*** Provided entries Section Begins ***

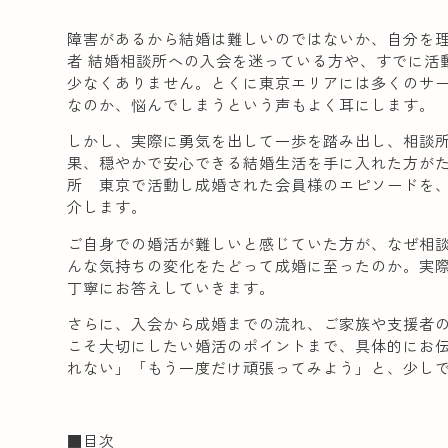
障害があるから結婚は難しいのではないか、自分を
者 結婚相談所への入会を迷っている方や、すでに活
少なくありません。とくに東京エリアには多くのサ
なのか、悩んでしまうという声もよく耳にします。
しかし、実際に勇気を出して一歩を踏み出し、相談
果、穏やかで安心できる結婚生活を手に入れた方が
所 東京で活動し成婚された会員様のエピソードを
介します。
ご自身での婚活が難しいと感じていた方が、なぜ相
んな気持ちの変化をたどって成婚に至ったのか。実
丁寧にお答えしていきます。
さらに、入会から成婚までの流れ、ご家族や支援者
こそ大切にしたい婚活のポイントまで、具体的にお
れない」「もう一度だけ頑張ってみよう」と、少し
■目次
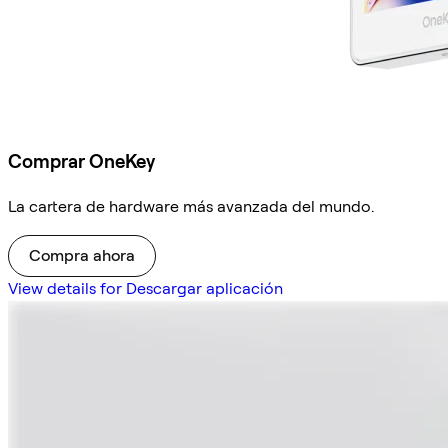
Comprar OneKey
La cartera de hardware más avanzada del mundo.
Compra ahora
View details for Descargar aplicación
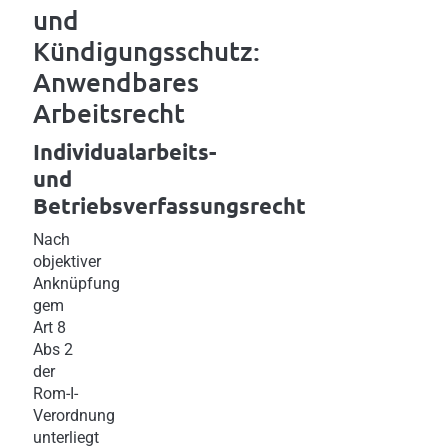
und
Kündigungsschutz:
Anwendbares
Arbeitsrecht
Individualarbeits-
und
Betriebsverfassungsrecht
Nach
objektiver
Anknüpfung
gem
Art 8
Abs 2
der
Rom-I-
Verordnung
unterliegt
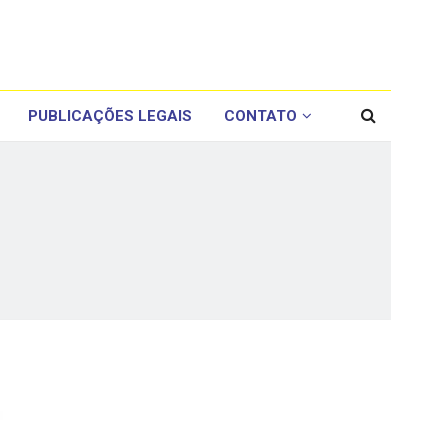
PUBLICAÇÕES LEGAIS
CONTATO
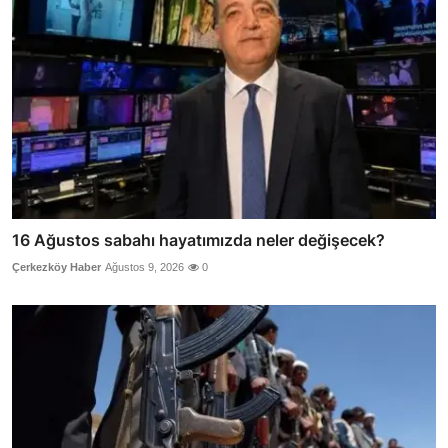
16 Ağustos sabahı hayatımızda neler değişecek?
Çerkezköy Haber
Ağustos 9, 2026
0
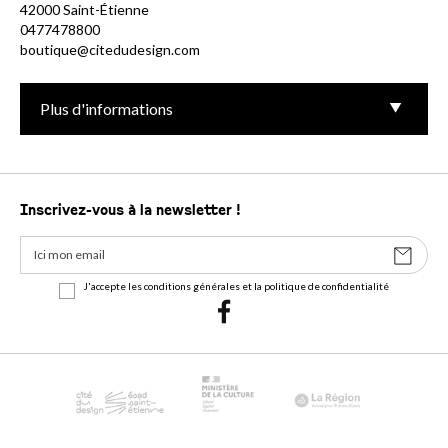
42000 Saint-Étienne
0477478800
boutique@citedudesign.com
Plus d'informations
Inscrivez-vous à la newsletter !
J'accepte les conditions générales et la politique de confidentialité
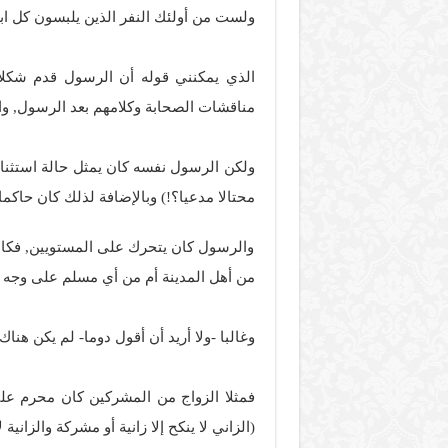
ولست من أولئك النفر الذين يلبسون كل ابتكا
الذي يمكنني قوله أن الرسول قدم شكلاً 
مناقشات الصحابة وكلامهم بعد الرسول, وا
ولكن الرسول نفسه كان يمثل حالة استثنائي
محتالا مدعيا؟!) وبالإضافة لذلك كان حاكما 
والرسول كان يتحرك على المستويين, فكانت 
من أهل المدينة أم من أي مسلم على وجه ال
وغالبا -ولا أريد أن أقول دوما- لم يكن هنا
فمثلا الزواج من المشركين كان محرم عل
(الزاني لا ينكح إلا زانية أو مشركة والزاني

*** Provided entries Section Ends ***

■ Exercise objective ■
Images stay out, but the rest of the data above must be repeated exactly.

■ Answer to this task ■
障害があるから結婚は難しいのではないか、自分を
者 結婚相談所への入会を迷っている方や、すでに活
少なくありません。とくに東京エリアには多くのサ
なのか、悩んでしまうという声もよく耳にします。
しかし、実際に勇気を出して一歩を踏み出し、相談
果、穏やかで安心できる結婚生活を手に入れた方が
所 東京で活動し成婚された会員様のエピソードを
介します。
ご自身での婚活が難しいと感じていた方が、なぜ相
んな気持ちの変化をたどって成婚に至ったのか。実
丁寧にお答えしていきます。
さらに、入会から成婚までの流れ、ご家族や支援者
こそ大切にしたい婚活のポイントまで、具体的にお
れない」「もう一度だけ頑張ってみよう」と、少し
■目次
Comprar OneKey
La cartera de hardware más avanzada del mundo.
Compra ahora
View details for Descargar aplicación
und
Kündigungsschutz:
Anwendbares
Arbeitsrecht
Individualarbeits-
und
Betriebsverfassungsrecht
Nach
objektiver
Anknüpfung
gem
Art 8
Abs 2
der
Rom-I-
Verordnung
unterliegt
PUBLICAÇÕES LEGAIS
CONTATO
16 Ağustos sabahı hayatımızda neler değişecek?
Çerkezköy Haber
Ağustos 9, 2026
0
42000 Saint-Étienne
0477478800
boutique@citedudesign.com
Plus d'informations
Inscrivez-vous à la newsletter !
J'accepte les conditions générales et la politique de confidentialité
ولست من أولئك النفر الذين يلبسون كل ابتكا
الذي يمكنني قوله أن الرسول قدم شكلاً 
مناقشات الصحابة وكلامهم بعد الرسول, وا
ولكن الرسول نفسه كان يمثل حالة استثنائي
محتالا مدعيا؟!) وبالإضافة لذلك كان حاكما 
والرسول كان يتحرك على المستويين, فكانت 
من أهل المدينة أم من أي مسلم على وجه ال
وغالبا -ولا أريد أن أقول دوما- لم يكن هنا
فمثلا الزواج من المشركين كان محرم عل
(الزاني لا ينكح إلا زانية أو مشركة والزاني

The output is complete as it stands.